I am toying with renaming the game Color Wars: The Battle for Spectra. Here is the story of the game:
For millennia, the people if Spectra lived in peace together. That was until the Agents of Monochrome began asserting their influence on the people of Spectra.

Monochrome had one mission, to have a single ruling prime color in Spectra. There would always be those whose allegiance would waver. The secondaries were just pawns in this war, and while they equally supported two of the primes, they vehemently hated the third, and those whom they hated, equally hated those secondaries in return.

When war broke out, a weapon was created that would forever shift the balance of power in Spectra, it was called the wavelength modulator.

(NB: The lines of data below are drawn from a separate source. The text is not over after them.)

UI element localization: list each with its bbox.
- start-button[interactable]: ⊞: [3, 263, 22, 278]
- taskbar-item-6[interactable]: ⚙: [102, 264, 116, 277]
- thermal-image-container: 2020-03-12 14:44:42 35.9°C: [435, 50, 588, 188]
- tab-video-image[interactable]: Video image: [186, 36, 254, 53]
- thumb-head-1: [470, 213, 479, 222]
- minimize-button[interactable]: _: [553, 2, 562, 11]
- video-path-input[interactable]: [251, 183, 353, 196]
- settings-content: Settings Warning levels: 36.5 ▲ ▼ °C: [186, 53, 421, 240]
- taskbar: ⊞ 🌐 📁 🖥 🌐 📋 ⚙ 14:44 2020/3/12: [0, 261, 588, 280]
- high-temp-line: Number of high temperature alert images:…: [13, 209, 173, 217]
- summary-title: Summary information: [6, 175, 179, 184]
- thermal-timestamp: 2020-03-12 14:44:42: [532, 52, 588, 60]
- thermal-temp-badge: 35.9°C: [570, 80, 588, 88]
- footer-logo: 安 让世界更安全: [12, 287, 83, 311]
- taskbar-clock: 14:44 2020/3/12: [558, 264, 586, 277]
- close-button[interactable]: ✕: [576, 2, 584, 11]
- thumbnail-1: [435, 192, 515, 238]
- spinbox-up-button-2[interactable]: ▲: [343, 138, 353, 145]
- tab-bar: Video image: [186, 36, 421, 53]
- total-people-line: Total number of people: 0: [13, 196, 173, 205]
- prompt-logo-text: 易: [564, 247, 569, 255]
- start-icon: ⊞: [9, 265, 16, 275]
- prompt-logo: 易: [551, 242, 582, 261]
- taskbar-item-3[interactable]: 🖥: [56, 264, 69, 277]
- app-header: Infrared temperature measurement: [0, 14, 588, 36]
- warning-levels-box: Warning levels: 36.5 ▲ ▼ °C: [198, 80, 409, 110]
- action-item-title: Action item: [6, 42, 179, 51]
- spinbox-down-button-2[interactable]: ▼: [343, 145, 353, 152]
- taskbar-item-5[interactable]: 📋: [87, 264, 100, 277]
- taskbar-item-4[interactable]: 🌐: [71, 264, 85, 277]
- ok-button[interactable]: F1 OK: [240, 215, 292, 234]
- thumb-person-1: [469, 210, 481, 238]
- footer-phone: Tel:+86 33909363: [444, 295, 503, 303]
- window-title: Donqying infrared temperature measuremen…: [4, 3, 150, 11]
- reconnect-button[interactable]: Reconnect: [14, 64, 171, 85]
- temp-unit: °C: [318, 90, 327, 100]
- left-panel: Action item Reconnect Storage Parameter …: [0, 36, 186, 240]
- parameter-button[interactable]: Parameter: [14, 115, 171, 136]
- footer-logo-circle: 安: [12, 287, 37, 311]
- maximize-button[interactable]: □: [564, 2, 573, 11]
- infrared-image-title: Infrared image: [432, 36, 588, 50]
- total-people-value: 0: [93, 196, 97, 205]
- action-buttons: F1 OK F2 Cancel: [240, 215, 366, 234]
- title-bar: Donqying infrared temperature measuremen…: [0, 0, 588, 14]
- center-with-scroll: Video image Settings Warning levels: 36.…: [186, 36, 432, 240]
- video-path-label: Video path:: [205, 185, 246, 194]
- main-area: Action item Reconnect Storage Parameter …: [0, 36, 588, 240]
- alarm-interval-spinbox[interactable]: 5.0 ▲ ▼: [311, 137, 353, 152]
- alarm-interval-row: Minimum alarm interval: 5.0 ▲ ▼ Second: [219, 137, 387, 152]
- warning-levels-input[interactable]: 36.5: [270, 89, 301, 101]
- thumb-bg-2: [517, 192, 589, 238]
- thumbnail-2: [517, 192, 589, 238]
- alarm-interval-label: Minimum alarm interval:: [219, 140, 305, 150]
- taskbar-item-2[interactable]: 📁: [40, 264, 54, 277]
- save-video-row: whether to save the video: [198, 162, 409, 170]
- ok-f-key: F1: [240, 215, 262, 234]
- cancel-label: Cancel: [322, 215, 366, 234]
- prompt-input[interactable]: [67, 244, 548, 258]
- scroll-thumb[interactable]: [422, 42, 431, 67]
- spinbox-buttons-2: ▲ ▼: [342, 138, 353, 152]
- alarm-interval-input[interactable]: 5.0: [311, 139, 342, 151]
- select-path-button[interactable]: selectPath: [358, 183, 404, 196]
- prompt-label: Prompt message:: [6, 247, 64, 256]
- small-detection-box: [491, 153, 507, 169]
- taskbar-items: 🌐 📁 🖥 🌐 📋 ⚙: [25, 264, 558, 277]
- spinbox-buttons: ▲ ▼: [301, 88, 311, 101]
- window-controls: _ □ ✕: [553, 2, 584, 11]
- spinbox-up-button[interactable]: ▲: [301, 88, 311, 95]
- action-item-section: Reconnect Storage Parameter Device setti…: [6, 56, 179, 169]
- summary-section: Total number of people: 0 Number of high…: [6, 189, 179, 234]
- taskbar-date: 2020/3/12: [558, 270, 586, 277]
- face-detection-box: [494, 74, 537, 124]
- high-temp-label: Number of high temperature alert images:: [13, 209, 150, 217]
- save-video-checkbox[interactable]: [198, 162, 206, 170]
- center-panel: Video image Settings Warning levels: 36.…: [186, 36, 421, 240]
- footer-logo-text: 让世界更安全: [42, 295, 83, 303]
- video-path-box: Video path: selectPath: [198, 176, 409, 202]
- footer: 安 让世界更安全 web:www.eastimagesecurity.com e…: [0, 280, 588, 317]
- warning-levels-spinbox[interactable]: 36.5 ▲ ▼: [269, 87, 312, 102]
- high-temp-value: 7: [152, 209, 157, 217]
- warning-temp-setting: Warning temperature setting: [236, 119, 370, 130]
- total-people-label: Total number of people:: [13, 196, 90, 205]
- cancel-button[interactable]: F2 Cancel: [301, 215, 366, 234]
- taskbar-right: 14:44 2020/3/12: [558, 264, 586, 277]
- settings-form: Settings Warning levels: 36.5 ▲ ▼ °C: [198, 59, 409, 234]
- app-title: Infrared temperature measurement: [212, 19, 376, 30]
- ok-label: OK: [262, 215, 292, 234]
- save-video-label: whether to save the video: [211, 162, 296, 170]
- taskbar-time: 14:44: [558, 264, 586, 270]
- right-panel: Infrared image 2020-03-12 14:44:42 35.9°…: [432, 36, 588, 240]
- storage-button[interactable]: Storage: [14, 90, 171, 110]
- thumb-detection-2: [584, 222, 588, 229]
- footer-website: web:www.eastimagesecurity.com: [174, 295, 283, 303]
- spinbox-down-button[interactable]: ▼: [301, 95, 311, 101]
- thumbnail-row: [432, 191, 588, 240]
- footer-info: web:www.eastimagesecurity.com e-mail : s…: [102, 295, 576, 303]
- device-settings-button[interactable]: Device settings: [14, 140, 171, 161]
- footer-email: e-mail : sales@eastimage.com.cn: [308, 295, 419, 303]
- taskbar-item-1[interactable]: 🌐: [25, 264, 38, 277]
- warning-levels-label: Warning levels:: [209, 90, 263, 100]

This weapon had the power to convert a prime to a secondary and vice-versa. The weapon had limitations,though. A prime could only be converted to a secondary that they were closely allied with, and likewise with the secondaries being converted to primes. It was discovered, quite by accident, that repeated exposure to the weapon would allow a citizen to continue the transformation process and they could ultimately become a member of any primary or secondary faction by receiving multiple doses of "treatment".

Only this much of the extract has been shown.